I am a self-motivated person. Which basically means that when I don't want to do something, I don't do it. What I need to do is realize that I really, deep down want to write a sonnet. There is nothing in the world I wish for more, than to write 14 lines -three quatrains and a couplet - in iambic pentameter using the rhyme scheme abab cdcd efef gg.

Oh well, the couplet will be easy.

P.S. Couplets can be hard if you do them right

Monday, April 6, 2009

What hurts the most

So, I made a rather bold resolution the other day. In a bizarre sort of reverse, mid-lent declaration the other day I have resolved to try to listen to more country music.

Now, those who know me well will know how much of a stretch this is. To my ears, the twangy whining/wheezing/wailing of a country singer is no more musical than nails on a chalkboard. I'm doing my best to fix this though. I recognize it as a gap in my musical palate. To this end, "Project Densensitisation" is underway.

The smart thing to do would to start with some "Southern rock." After all, rock is what I would consider to be my native genre. So, the natural transition would be to move into something that's a bit more southern but is still rock. It's sort of like easing your way into a freezing cold bit of water.

But that's not how I roll. I jump (headfirst when I know it won't kill me). Right now George Strait is singing something about Cowboys. Just a minute ago Kenny Chesney was saying something about how his wife (at any rate, the woman who hands him the jug of sweet tea) thinks his tractor is like, attractive(?). Right before that Rascall Flatts* was whining about something hurting really, really bad (the most in fact).

So I'm thinking. . .
- Yeah I guess cowboys have fun. Chasing the wind and all that jazz.
- Sure, I bet some women are attracted to tractors.
- What's that Rascall Flatts? Oh PLEASE. Stop the whining, will you? I really don't care how bad it hurts. The most, eh? OOOOO It can't be worse than what I'm suffering right now, listening to your whining. Like hitting yourself in the head with a hammer. . .

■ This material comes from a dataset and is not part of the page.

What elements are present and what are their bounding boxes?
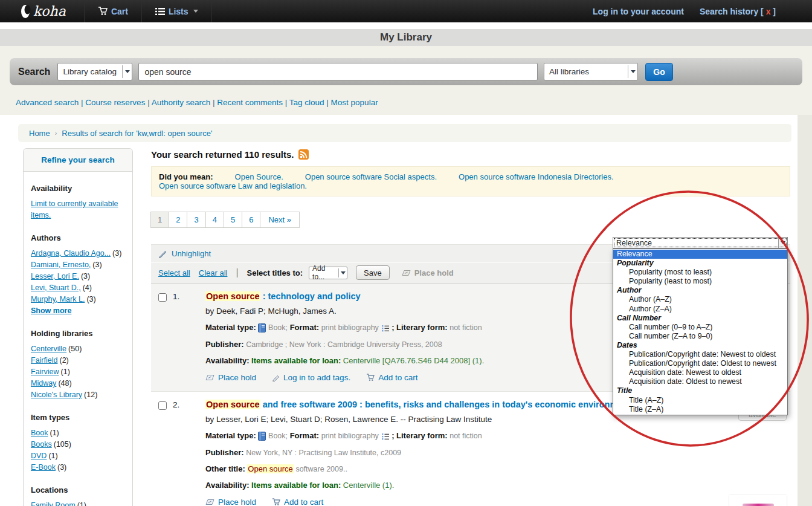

You know, I think I'm beginning to get acclamated. I can't say I like country music, but I have made progress. Now, instead of running away screaming, I just laugh at it. Seriously, this stuff is hilarious. What's even funnier than the actual music is the fact that I am listening to it. Me. I keep looking around to make sure I'm not actually sitting in Lone Star Steakhouse with waiters dancing around and tripping on the peanuts.

P.S. My apologies to any "Rascall" fans. *Cough* Bobby Lee.

*Incidentally, I have found this equation to be quite helpful in understanding this band:
Boy Band + Country= Rascall Flatts

Sunday, April 5, 2009

I am back, like a famine.

Wow guys. I am sorry. I think it's been nearly a month since I posted anything. Yikes. And I dare to call myself a contributor to this blog! Anyhow, here I contribute.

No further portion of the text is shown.